-- Data shown follows --

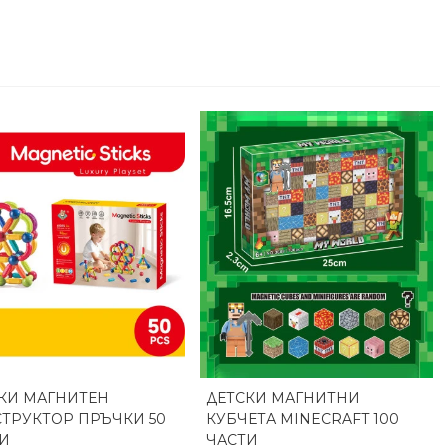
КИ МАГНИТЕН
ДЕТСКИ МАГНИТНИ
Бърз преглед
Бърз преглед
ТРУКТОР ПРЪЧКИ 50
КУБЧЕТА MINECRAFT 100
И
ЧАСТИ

-- Data shown concluded --
-- Data shown follows --

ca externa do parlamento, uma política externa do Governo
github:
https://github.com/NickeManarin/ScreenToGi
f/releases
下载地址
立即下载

-- Data shown concluded --
-- Data shown follows --

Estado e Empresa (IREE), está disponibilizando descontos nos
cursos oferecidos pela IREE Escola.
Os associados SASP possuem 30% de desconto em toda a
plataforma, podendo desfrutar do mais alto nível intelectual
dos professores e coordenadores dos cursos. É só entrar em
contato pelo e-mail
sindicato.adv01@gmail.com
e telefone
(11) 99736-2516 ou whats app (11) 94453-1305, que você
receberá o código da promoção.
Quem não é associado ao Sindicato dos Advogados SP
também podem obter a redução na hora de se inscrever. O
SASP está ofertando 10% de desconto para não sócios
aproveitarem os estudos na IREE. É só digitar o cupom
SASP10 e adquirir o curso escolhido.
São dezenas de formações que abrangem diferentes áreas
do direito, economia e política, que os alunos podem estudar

-- Data shown concluded --

Problem details:
Which lines run from the one holding "sindicato.adv01@gmail.com" through the one holding "SASP10 e adquirir o curso escolhido." in the records above? Repeat them exactly, both included, and nothing more.

Task solution:
sindicato.adv01@gmail.com
e telefone
(11) 99736-2516 ou whats app (11) 94453-1305, que você
receberá o código da promoção.
Quem não é associado ao Sindicato dos Advogados SP
também podem obter a redução na hora de se inscrever. O
SASP está ofertando 10% de desconto para não sócios
aproveitarem os estudos na IREE. É só digitar o cupom
SASP10 e adquirir o curso escolhido.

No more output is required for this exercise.